How do I handle tests on huge fact tables without burning warehouse credits?
Three levers. First, tag and schedule — move expensive tests to nightly, keep cheap ones in CI. Second, sample — write a custom test that runs uniqueness on a 1% sample, accepting some false-negative risk in exchange for 100x lower cost. Third, incremental tests — only test the rows that arrived in the latest batch, which works if you trust historical data. On a 50M-row daily increment, this drops test time from 30 minutes to under one.
When should a test be error vs warn?
Anything that, if it failed silently, would corrupt a downstream calculation or break a customer-facing dashboard should be error. Examples: primary keys on dim tables, FK integrity between fact and dim, accepted values on join keys. Anything where small drift is normal — null rate on optional columns, duplicate rate on email addresses, row count fluctuation — should be warn with thresholds tuned to your actual baseline noise level.
Does store_failures work for all test types?
Yes — built-in generic, custom generic, and singular tests all support it. The stored table contains the rows the compiled query returned, so for unique you get the duplicates, for not_null you get the null rows, for relationships you get the orphan child rows. Singular tests store whatever your SELECT returns, which is why it's worth writing singular tests with diagnostic columns in the projection — return enough context to investigate without joining back.
What's the difference between dbt tests and Great Expectations?

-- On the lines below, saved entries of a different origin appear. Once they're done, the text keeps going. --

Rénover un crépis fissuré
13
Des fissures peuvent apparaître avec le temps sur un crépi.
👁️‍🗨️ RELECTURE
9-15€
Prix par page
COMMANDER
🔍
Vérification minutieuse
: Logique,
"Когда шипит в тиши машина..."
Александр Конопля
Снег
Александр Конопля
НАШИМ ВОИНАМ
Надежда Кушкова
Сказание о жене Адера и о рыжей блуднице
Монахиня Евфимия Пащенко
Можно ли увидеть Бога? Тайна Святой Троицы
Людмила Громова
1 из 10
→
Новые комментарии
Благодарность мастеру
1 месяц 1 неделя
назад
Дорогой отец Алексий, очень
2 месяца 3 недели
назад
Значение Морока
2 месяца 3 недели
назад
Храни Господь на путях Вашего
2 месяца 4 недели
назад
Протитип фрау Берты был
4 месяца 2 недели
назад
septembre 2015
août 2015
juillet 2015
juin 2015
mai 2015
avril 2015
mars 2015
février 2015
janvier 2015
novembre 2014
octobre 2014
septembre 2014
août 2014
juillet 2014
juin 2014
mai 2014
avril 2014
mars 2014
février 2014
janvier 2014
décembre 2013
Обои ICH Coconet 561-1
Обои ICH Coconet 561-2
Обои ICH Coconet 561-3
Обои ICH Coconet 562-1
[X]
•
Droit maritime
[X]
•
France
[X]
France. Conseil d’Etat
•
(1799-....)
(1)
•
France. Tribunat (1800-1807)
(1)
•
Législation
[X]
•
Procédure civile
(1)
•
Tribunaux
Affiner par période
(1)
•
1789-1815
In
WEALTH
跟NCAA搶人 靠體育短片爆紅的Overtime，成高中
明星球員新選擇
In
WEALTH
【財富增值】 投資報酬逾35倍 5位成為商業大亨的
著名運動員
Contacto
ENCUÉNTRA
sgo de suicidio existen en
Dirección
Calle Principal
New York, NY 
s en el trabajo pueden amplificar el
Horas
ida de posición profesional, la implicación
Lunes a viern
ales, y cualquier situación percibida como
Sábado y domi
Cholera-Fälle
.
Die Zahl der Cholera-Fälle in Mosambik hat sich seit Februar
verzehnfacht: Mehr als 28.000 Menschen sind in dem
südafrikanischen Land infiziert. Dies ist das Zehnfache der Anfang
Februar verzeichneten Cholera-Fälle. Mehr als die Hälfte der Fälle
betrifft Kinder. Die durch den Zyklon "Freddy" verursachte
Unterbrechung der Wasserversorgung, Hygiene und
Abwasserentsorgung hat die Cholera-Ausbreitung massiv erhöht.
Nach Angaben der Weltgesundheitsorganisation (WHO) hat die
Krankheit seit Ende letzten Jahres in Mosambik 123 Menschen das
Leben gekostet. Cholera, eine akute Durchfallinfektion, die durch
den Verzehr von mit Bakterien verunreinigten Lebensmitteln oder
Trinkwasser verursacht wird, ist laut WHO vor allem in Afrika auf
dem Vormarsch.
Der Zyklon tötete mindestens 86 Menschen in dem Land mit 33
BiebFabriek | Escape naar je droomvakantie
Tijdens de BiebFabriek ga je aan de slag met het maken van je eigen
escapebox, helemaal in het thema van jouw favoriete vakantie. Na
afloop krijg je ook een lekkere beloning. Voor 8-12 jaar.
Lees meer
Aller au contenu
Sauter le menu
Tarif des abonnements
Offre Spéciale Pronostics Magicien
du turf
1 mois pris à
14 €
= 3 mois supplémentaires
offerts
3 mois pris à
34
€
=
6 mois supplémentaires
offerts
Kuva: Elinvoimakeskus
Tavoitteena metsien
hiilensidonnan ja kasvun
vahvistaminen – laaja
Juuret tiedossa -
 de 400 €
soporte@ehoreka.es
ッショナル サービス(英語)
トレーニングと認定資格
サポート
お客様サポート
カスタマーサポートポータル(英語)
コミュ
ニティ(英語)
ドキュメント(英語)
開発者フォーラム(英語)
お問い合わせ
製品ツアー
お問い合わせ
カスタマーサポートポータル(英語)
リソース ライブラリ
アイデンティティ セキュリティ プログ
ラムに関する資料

dbt tests live inside your transformation project and run as part of dbt build. Great Expectations is a separate framework with richer expectation types, profiling, and a documentation layer, but it adds operational complexity. For teams already deep in dbt, dbt-expectations gets you 80% of the way at a fraction of the integration cost. For teams running data quality across multiple non-dbt pipelines (Spark, Airflow, raw S3), Great Expectations earns its keep.
How do I test slowly changing dimensions (SCD Type 2)?
You need a custom test that checks the temporal invariant: for any natural key, the valid_from and valid_to ranges should be non-overlapping and gapless. A common pattern is a singular test that self-joins the SCD table on natural key and flags rows where one row's valid_to doesn't equal the next row's valid_from. Pair this with a uniqueness test on (natural_key, valid_from) to catch duplicate snapshots.